Exercise details - The answer is every line of the records that holds the word "Triumph", copied in full.

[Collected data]
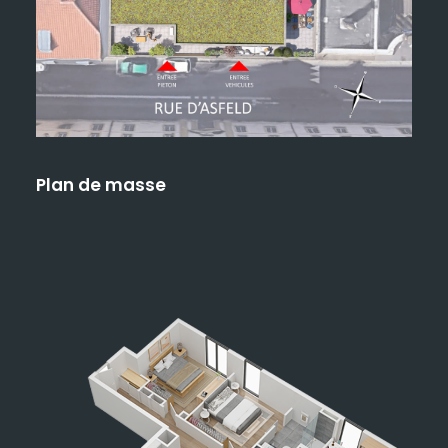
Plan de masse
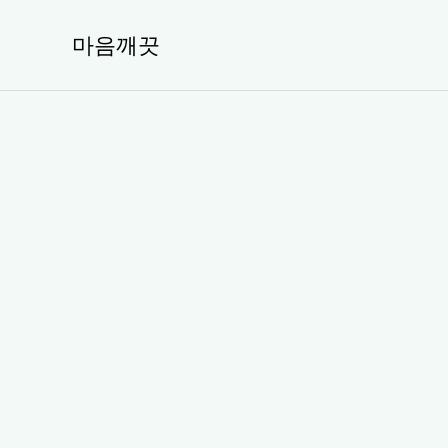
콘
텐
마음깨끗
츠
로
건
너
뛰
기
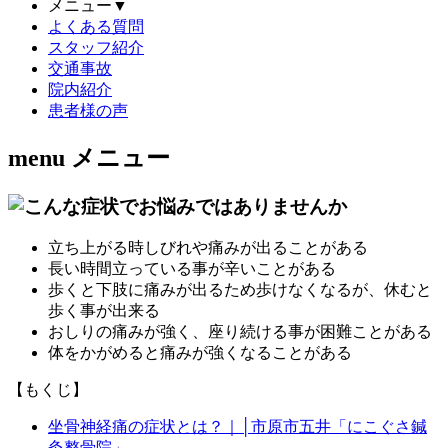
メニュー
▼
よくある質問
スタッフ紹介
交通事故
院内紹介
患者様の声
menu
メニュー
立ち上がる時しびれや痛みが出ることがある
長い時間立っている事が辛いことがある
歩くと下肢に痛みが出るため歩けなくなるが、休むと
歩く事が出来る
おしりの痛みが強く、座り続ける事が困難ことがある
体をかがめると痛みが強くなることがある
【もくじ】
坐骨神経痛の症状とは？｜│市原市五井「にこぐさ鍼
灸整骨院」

...

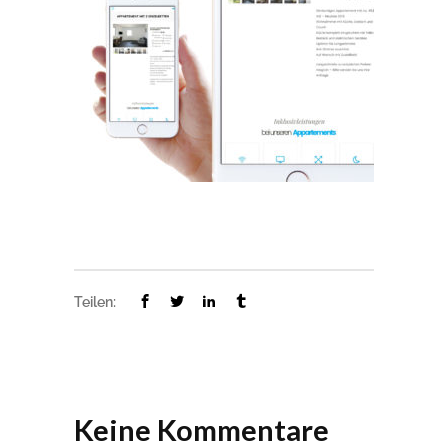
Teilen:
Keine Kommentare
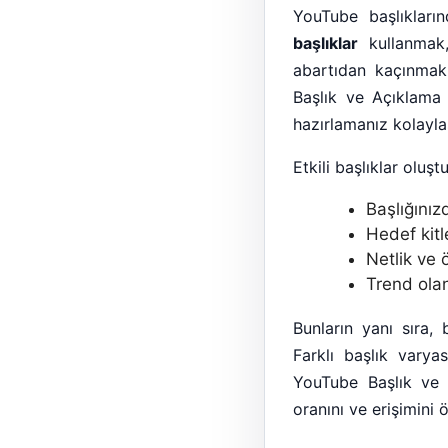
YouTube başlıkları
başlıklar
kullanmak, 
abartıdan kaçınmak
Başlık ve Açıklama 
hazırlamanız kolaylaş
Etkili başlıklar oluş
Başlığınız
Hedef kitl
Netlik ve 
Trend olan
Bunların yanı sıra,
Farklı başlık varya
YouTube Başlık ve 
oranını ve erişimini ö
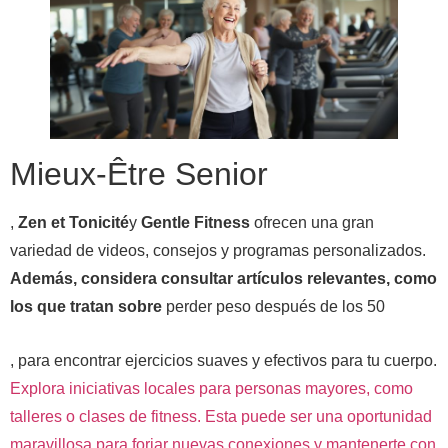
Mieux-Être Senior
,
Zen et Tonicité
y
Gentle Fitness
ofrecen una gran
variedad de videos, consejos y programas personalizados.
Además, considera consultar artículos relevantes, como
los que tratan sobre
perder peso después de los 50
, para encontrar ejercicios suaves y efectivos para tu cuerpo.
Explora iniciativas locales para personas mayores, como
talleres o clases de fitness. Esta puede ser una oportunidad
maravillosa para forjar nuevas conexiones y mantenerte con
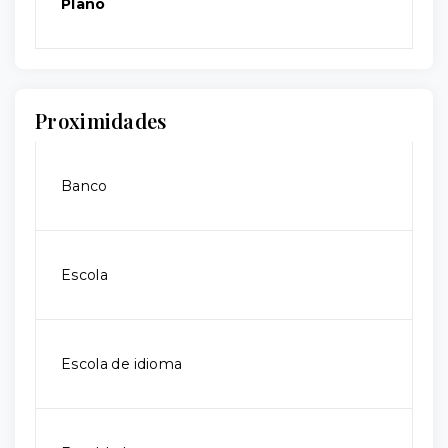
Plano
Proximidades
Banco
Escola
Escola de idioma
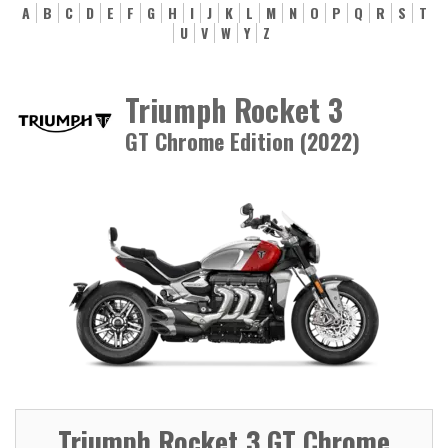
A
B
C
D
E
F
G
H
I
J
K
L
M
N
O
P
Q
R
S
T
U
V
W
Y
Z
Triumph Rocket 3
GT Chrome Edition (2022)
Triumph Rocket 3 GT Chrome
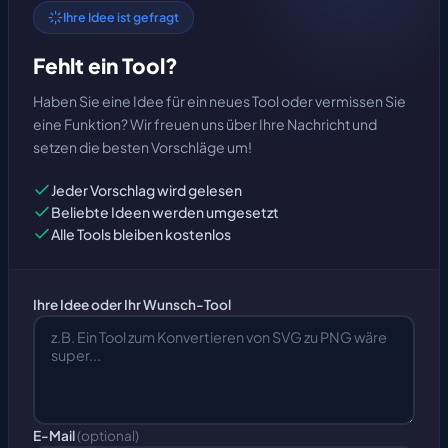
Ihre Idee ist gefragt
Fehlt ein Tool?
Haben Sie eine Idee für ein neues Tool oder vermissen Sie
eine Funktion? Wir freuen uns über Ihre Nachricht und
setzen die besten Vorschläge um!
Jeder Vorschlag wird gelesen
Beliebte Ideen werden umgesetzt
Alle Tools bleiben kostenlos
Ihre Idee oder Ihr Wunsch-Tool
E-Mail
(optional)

Response area -
Triumph Rocket 3
Triumph Rocket 3 GT Chrome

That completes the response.